The directive comes after multiple aborted takeoffs and air turn-backs (ATBs) caused by high levels of non-synchronous vibration (NSV) were reported.

An investigation by CFM International, a collaboration between GE Aviation and Safran Aircraft Engines, found that wear on the No. 3 bearing spring finger housing could lead to elevated NSV levels. Airlines using the affected LEAP-1B engine versions on their Boeing 737 MAXs must now conduct repetitive calculations of oil filter delta pressure (OFDP) data and replace the No. 3 bearing spring finger housing depending on calculation outcomes. The directive also forbids the installation of engines with affected housings on aircraft that already have defective housings.

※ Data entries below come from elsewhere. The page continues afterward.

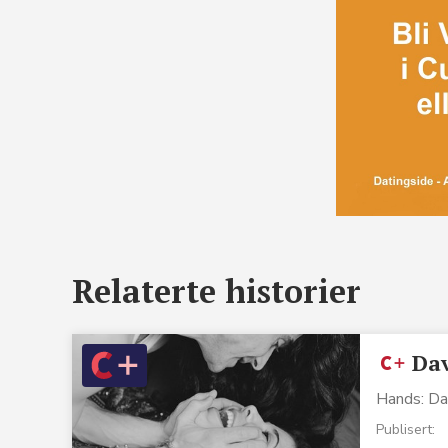
Relaterte historier
Dav
Hands: Dav
Publisert:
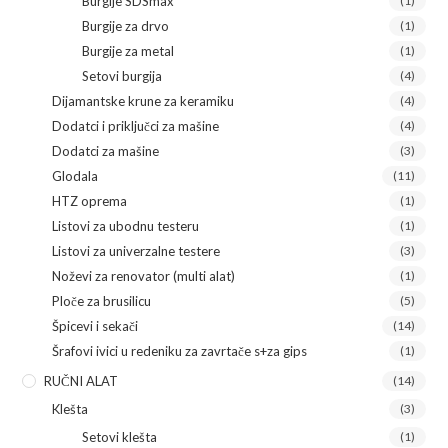
Burgije SDSmax
(1)
Burgije za drvo
(1)
Burgije za metal
(1)
Setovi burgija
(4)
Dijamantske krune za keramiku
(4)
Dodatci i priključci za mašine
(4)
Dodatci za mašine
(3)
Glodala
(11)
HTZ oprema
(1)
Listovi za ubodnu testeru
(1)
Listovi za univerzalne testere
(3)
Noževi za renovator (multi alat)
(1)
Ploče za brusilicu
(5)
Špicevi i sekači
(14)
Šrafovi ivici u redeniku za zavrtače s+za gips
(1)
RUČNI ALAT
(14)
Klešta
(3)
Setovi klešta
(1)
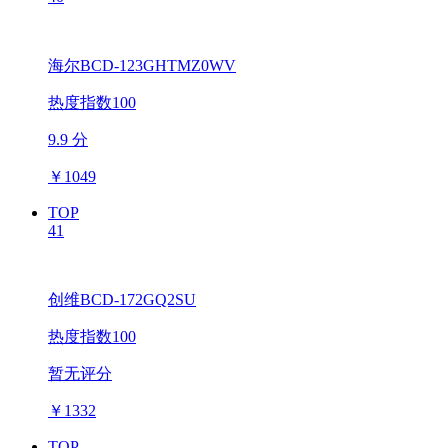
海尔BCD-123GHTMZ0WV
热度指数100
9.9 分
￥
1049
TOP
41
创维BCD-172GQ2SU
热度指数100
暂无评分
￥
1332
TOP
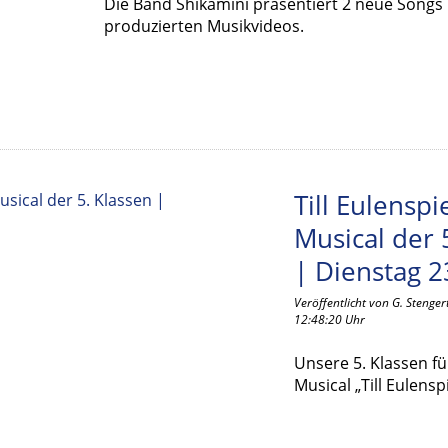
Die Band Shikamini präsentiert 2 neue Songs 
produzierten Musikvideos.
Till Eulenspi
Musical der 
| Dienstag 23
Veröffentlicht von G. Steng
12:48:20 Uhr
Unsere 5. Klassen f
Musical „Till Eulensp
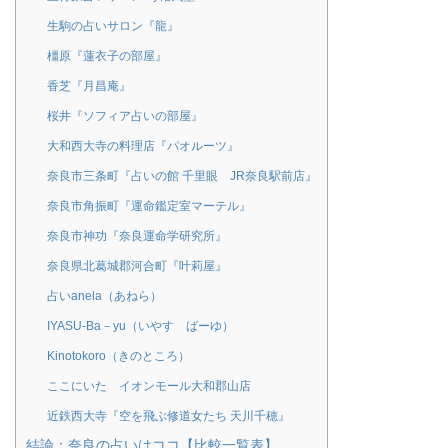
生駒の占いサロン『龍』
橿原『蓮衣子の部屋』
香芝『月昌庵』
桜井『ソフィア占いの部屋』
大和西大寺の料理店『パオルーツ』
奈良市三条町『占いの館 千里眼 JR奈良駅前店』
奈良市角振町『運命鑑定室マーテル』
奈良市神功『奈良運命学研究所』
奈良県北葛城郡河合町『叶莉屋』
占いanela（あねら）
IYASU-Ba－yu（いやす ばーゆ）
Kinotokoro（きのところ）
ここにいた イオンモール大和郡山店
近鉄西大寺『空を飛ぶ修道女たち 天川千穂』
結論：奈良の占いはココ【比較一覧表】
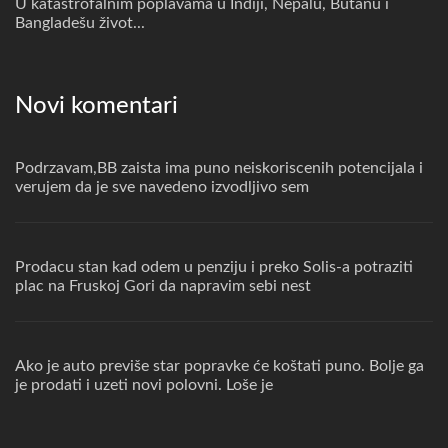
U katastrofalnim poplavama u Indiji, Nepalu, Butanu i
Bangladešu život...
Novi komentari
Podrzavam,BB zaista ima puno neiskoriscenih potencijala i
verujem da je sve navedeno izvodljivo sem
Prodacu stan kad odem u penziju i preko Solis-a potraziti
plac na Fruskoj Gori da napravim sebi nest
Ako je auto previše star popravke će koštati puno. Bolje ga
je prodati i uzeti novi polovni. Loše je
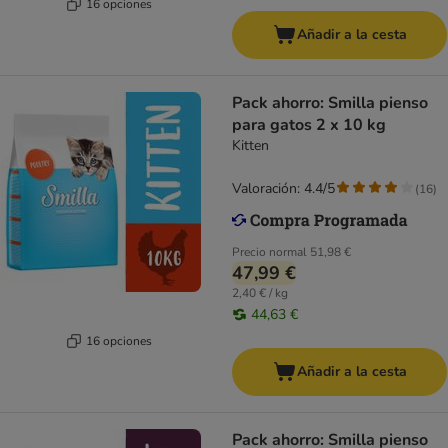
16 opciones
Añadir a la cesta
Pack ahorro: Smilla pienso
para gatos 2 x 10 kg
Kitten
Valoración: 4.4/5
(
16
)
Precio normal
51,98 €
47,99 €
2,40 € / kg
44,63 €
16 opciones
Añadir a la cesta
Pack ahorro: Smilla pienso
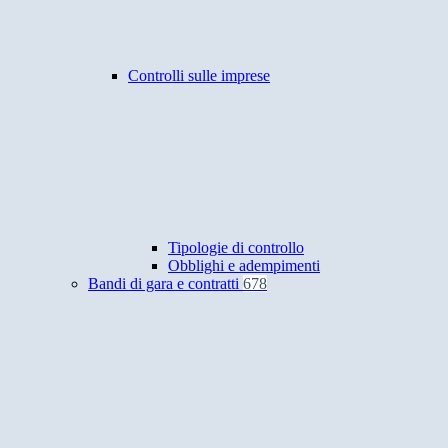
Controlli sulle imprese
Tipologie di controllo
Obblighi e adempimenti
Bandi di gara e contratti
678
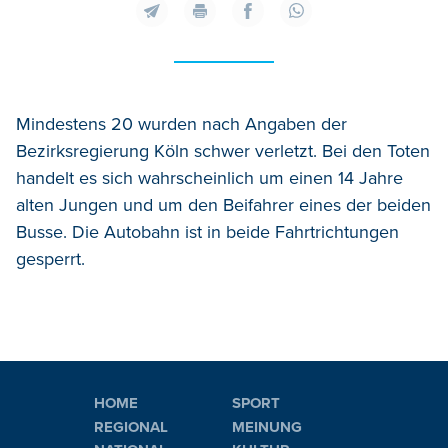
Mindestens 20 wurden nach Angaben der
Bezirksregierung Köln schwer verletzt. Bei den Toten
handelt es sich wahrscheinlich um einen 14 Jahre
alten Jungen und um den Beifahrer eines der beiden
Busse. Die Autobahn ist in beide Fahrtrichtungen
gesperrt.
HOME
SPORT
REGIONAL
MEINUNG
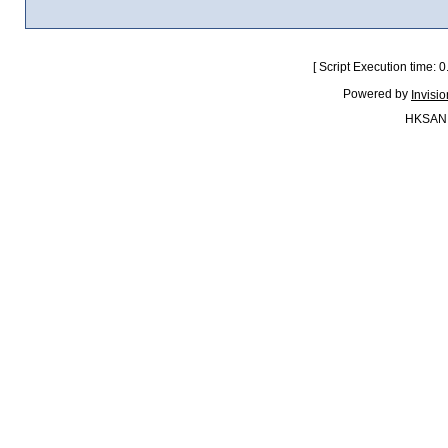
[ Script Execution time:
Powered by
Invisi
HKSAN.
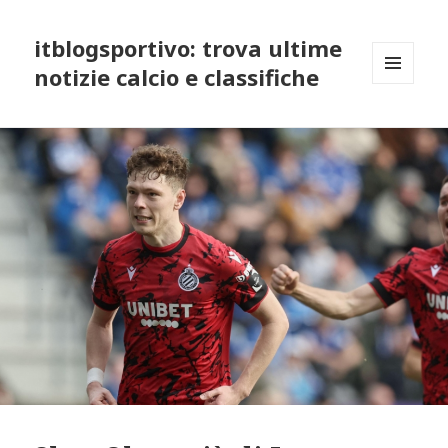
itblogsportivo: trova ultime
notizie calcio e classifiche
MENU
AND
WIDGETS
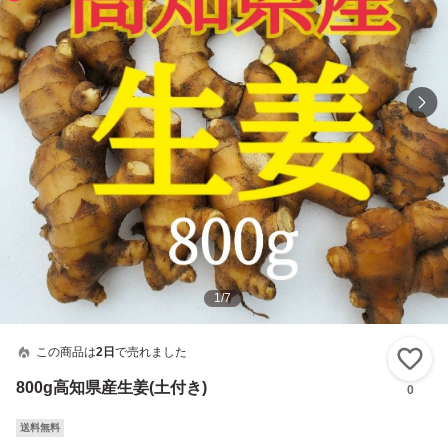
1
/
7
この商品は
2日
で売れました
い
800g高知県産生姜(土付き)
0
送料無料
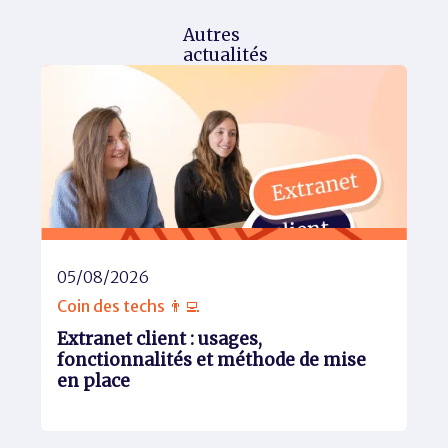
Autres
actualités
05/08/2026
Coin des techs 👨‍💻
Extranet client : usages,
fonctionnalités et méthode de mise
en place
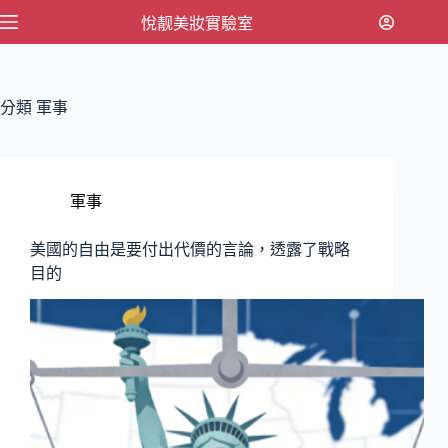
跳
悅靓美妝實驗室
至
主
要
分類
軍事
內
容
軍事
美國的自由是要付出代價的言論，透露了戰略
目的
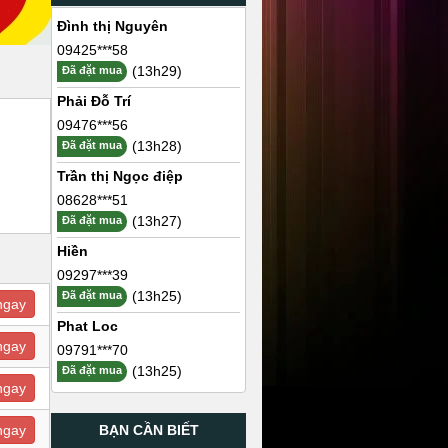
Đình thị Nguyên
09425***58
(13h29)
Đã đặt mua
Phải Đỗ Trí
09476***56
(13h28)
Đã đặt mua
Trần thị Ngọc điệp
08628***51
(13h27)
Đã đặt mua
Hiền
09297***39
(13h25)
Đã đặt mua
ngay
Phat Loc
ngay
09791***70
(13h25)
Đã đặt mua
ngay
BẠN CẦN BIẾT
ngay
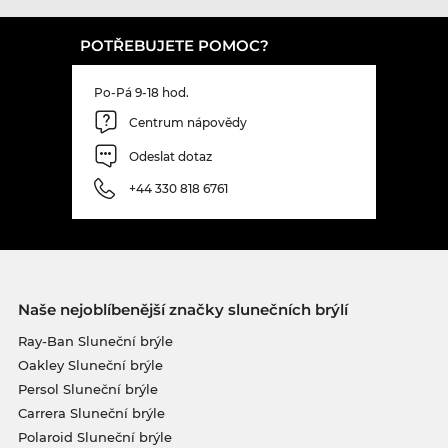
POTŘEBUJETE POMOC?
Po-Pá 9-18 hod.
Centrum nápovědy
Odeslat dotaz
+44 330 818 6761
Naše nejoblíbenější značky slunečních brýlí
Ray-Ban Sluneční brýle
Oakley Sluneční brýle
Persol Sluneční brýle
Carrera Sluneční brýle
Polaroid Sluneční brýle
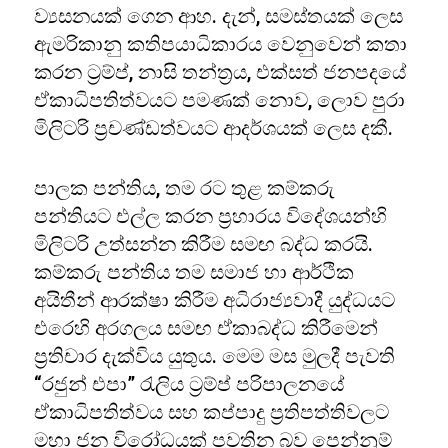
ව්‍යසනයක් ගෙන ආහ. දැන්, සමස්තයක් ලෙස
ඇමරිකානු කතිපයාධිකාරය වෙනුවෙන් කතා
කරන ට්‍රම්ප්, නාසි තන්ත්‍රය, එක්සත් ජනපදයේ
ඒකාධිපතිත්වයට පමණක් නොව, ලොව පුරා
මිලිටරි ප්‍රචණ්ඩත්වයට ආදර්ශයක් ලෙස දකී.
පාලක පන්තිය, තම රට තුළ කම්කරු
පන්තියට එල්ල කරන ප්‍රහාරය විදේශයන්හි
මිලිටරි උත්සන්න කිරීම සමඟ බද්ධ කරයි.
කම්කරු පන්තිය තම සමාජ හා ආර්ථික
අයිතීන් ආරක්ෂා කිරීම අධිරාජ්‍යවාදී යුද්ධයට
එරෙහි අරගලය සමඟ ඒකාබද්ධ කිරීමෙන්
ප්‍රතිචාර දැක්විය යුතුය. මෙම මස මුලදී පැවති
“රජුන් එපා” රැලිය ට්‍රම්ප් පරිපාලනයේ
ඒකාධිපතිත්වය සහ කප්පාදු ප්‍රතිපත්තිවලට
මහා ජන විරෝධයක් පවතින බව පෙන්නුම්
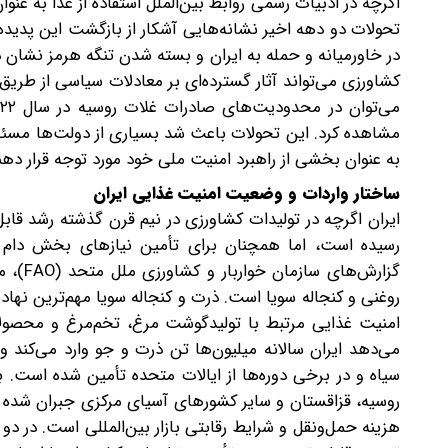
تحولات دو دهه اخیر نشانه‌هایی آشکار از بازگشت این پدیده
در خاورمیانه و حمله به ایران و بسته شدن تنگه هرمز نشان دا
کشاورزی می‌تواند آثار گسترده‌ای بر معادلات سیاسی از طریق
مشاهده کرد. این تحولات باعث شد بسیاری از دولت‌ها مسئله
به عنوان بخشی از راهبرد امنیت ملی خود مورد توجه قرار دهن
ساختار واردات و وضعیت امنیت غذایی ایران
ایران اگرچه در تولیدات کشاورزی در نیم قرن گذشته رشد قا
رسیده است، اما همچنان برای تأمین نیازهای بخش دام 
گزارش‌
روغنی و کنجاله سویا است. ذرت و کنجاله سویا مهم‌ترین نه
امنیت غذایی مرتبط با تولیدگوشت مرغ، تخم‌مرغ و محصولات
می‌دهد ایران سالانه میلیون‌ها تن ذرت و جو وارد می‌کند 
سیاه و در برخی دوره‌ها از ایالات متحده تأمین شده است. به
روسیه، قزاقستان و سایر کشورهای آسیای مرکزی جبران شده اس
هزینه حمل‌ونقل و شرایط رقابتی بازار بین‌المللی است. در 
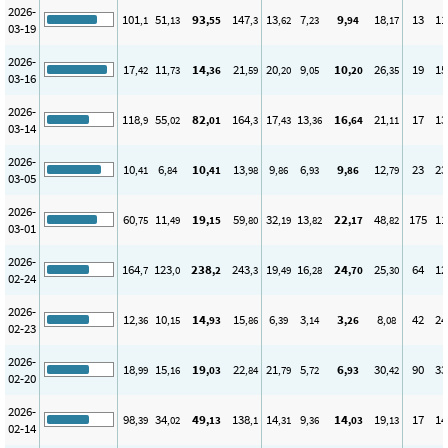
2026-
101
51
93
147
13
7
9
18
13
11
,1
,13
,55
,3
,62
,23
,94
,17
03-19
2026-
17
11
14
21
20
9
10
26
19
15
,42
,73
,36
,59
,20
,05
,20
,35
03-16
2026-
118
55
82
164
17
13
16
21
17
13
,9
,02
,01
,3
,43
,36
,64
,11
03-14
2026-
10
6
10
13
9
6
9
12
23
23
,41
,84
,41
,98
,86
,93
,86
,79
03-05
2026-
60
11
19
59
32
13
22
48
175
11
,75
,49
,15
,80
,19
,82
,17
,82
03-01
2026-
164
123
238
243
19
16
24
25
64
12
,7
,0
,2
,3
,49
,28
,70
,30
02-24
2026-
12
10
14
15
6
3
3
8
42
24
,36
,15
,93
,86
,39
,14
,26
,08
02-23
2026-
18
15
19
22
21
5
6
30
90
33
,99
,16
,03
,84
,79
,72
,93
,42
02-20
2026-
98
34
49
138
14
9
14
19
17
14
,39
,02
,13
,1
,31
,36
,03
,13
02-14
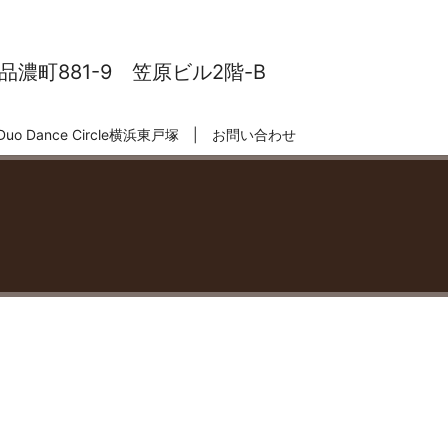
濃町881-9 笠原ビル2階-B
Duo Dance Circle横浜東戸塚
お問い合わせ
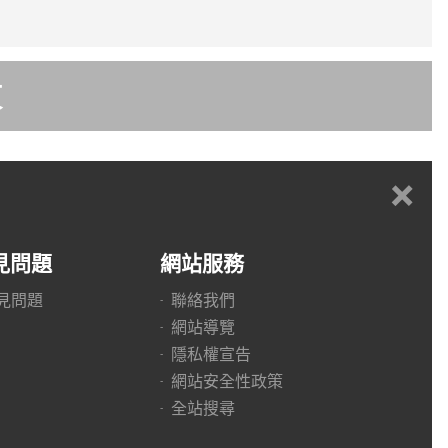
頁
+
見問題
網站服務
見問題
聯絡我們
網站導覽
隱私權宣告
網站安全性政策
全站搜尋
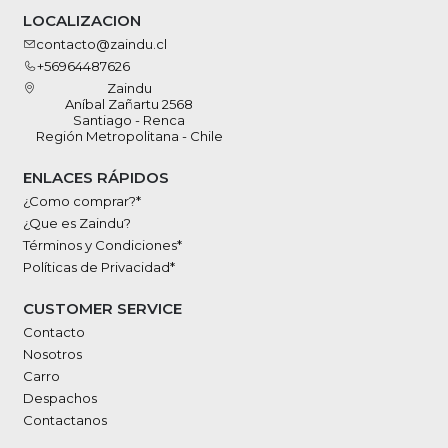
LOCALIZACION
contacto@zaindu.cl
+56964487626
Zaindu
Aníbal Zañartu 2568
Santiago - Renca
Región Metropolitana - Chile
ENLACES RÁPIDOS
¿Como comprar?*
¿Que es Zaindu?
Términos y Condiciones*
Políticas de Privacidad*
CUSTOMER SERVICE
Contacto
Nosotros
Carro
Despachos
Contactanos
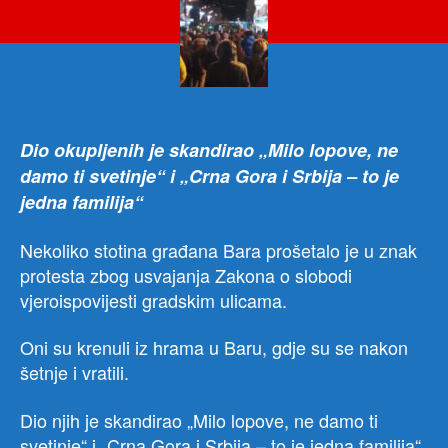
iska
neza
usv
Zak
o
slob
vjer
Dio okupljenih je skandirao „Milo lopove, ne
damo ti svetinje“ i „Crna Gora i Srbija – to je
jedna familija“
Nekoliko stotina građana Bara prošetalo je u znak
protesta zbog usvajanja Zakona o slobodi
vjeroispovijesti gradskim ulicama.
Oni su krenuli iz hrama u Baru, gdje su se nakon
šetnje i vratili.
Dio njih je skandirao „Milo lopove, ne damo ti
svetinje“ i „Crna Gora i Srbija – to je jedna familija“.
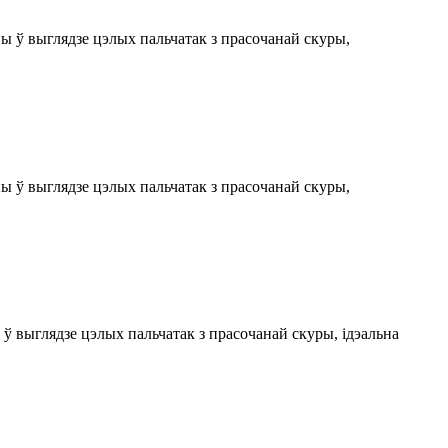
ы ў выглядзе цэлых пальчатак з прасочанай скуры,
ы ў выглядзе цэлых пальчатак з прасочанай скуры,
ў выглядзе цэлых пальчатак з прасочанай скуры, ідэальна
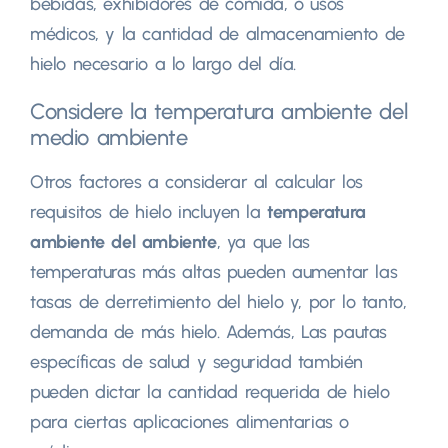
bebidas, exhibidores de comida, o usos
médicos, y la cantidad de almacenamiento de
hielo necesario a lo largo del día.
Considere la temperatura ambiente del
medio ambiente
Otros factores a considerar al calcular los
requisitos de hielo incluyen la
temperatura
ambiente del ambiente
, ya que las
temperaturas más altas pueden aumentar las
tasas de derretimiento del hielo y, por lo tanto,
demanda de más hielo. Además, Las pautas
específicas de salud y seguridad también
pueden dictar la cantidad requerida de hielo
para ciertas aplicaciones alimentarias o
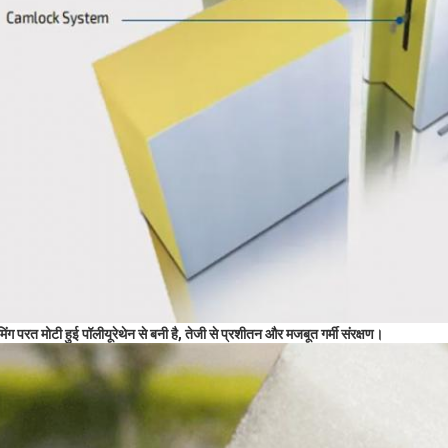
िंग परत मोटी हुई पॉलीयूरेथेन से बनी है, तेजी से प्रशीतन और मजबूत गर्मी संरक्षण।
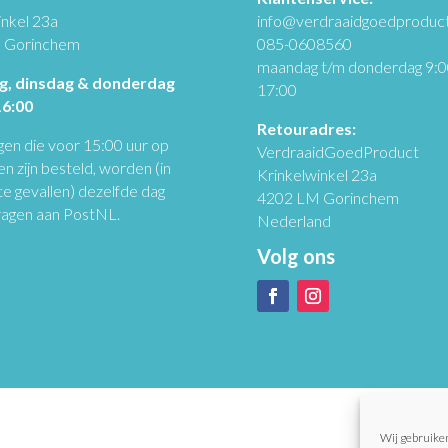
inkel 23a
info@verdraaidgoedproduct
 Gorinchem
085-0608560
maandag t/m donderdag 9:0
, dinsdag & donderdag
17:00
16:00
Retouradres:
gen die voor 15:00 uur op
VerdraaidGoedProduct
 zijn besteld, worden (in
Krinkelwinkel 23a
e gevallen) dezelfde dag
4202 LM Gorinchem
agen aan PostNL.
Nederland
Volg ons
Wij gebruiken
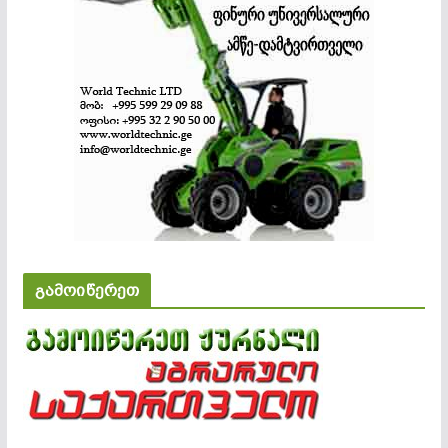
გამოიწერეთ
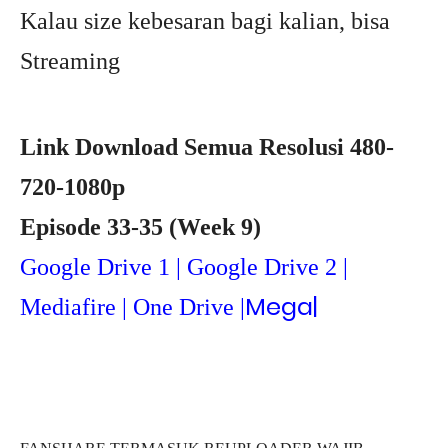
Kalau size kebesaran bagi kalian, bisa
Streaming
Link Download Semua Resolusi 480-
720-1080p
Episode 33-35 (Week 9)
Google Drive 1 | Google Drive 2 |
Mega
|
Mediafire | One Drive |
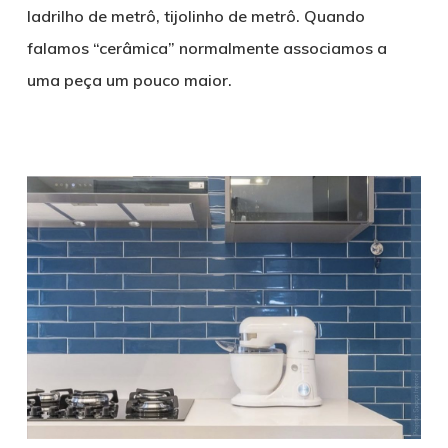
ladrilho de metrô, tijolinho de metrô. Quando
falamos “cerâmica” normalmente associamos a
uma peça um pouco maior.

The FAA warned that the unsafe condition could result in engine power loss during critical flight phases, loss of thrust control, reduced airplane controllability, and even aircraft loss. The directive becomes effective on June 13, 2023. Airlines must calculate OFDP data before the engine reaches 125 flight cycles (FC) and recalculate at intervals not exceeding 100 FCs. If OFDP data surpasses limits, operators must replace the No. 3 bearing spring finger housing within 25 FCs.

The FAA estimates that the directive will impact eight engines currently installed on US-registered aircraft. OFDP data calculations will cost $85 per work hour, while No. 3 bearing spring finger housing replacements will cost $66,035 per aircraft engine. American Airlines, Lynx Air, an anonymous commenter, and the Air Line Pilots Association, International (ALPA) provided feedback on the AD, including requests to remove installation prohibitions of engines with affected housings and revisions of estimated costs.

The FAA has adopted the AD as proposed in the Notice of Proposed Rulemaking (NPRM), with minor editorial changes and no additional economic burden on operators.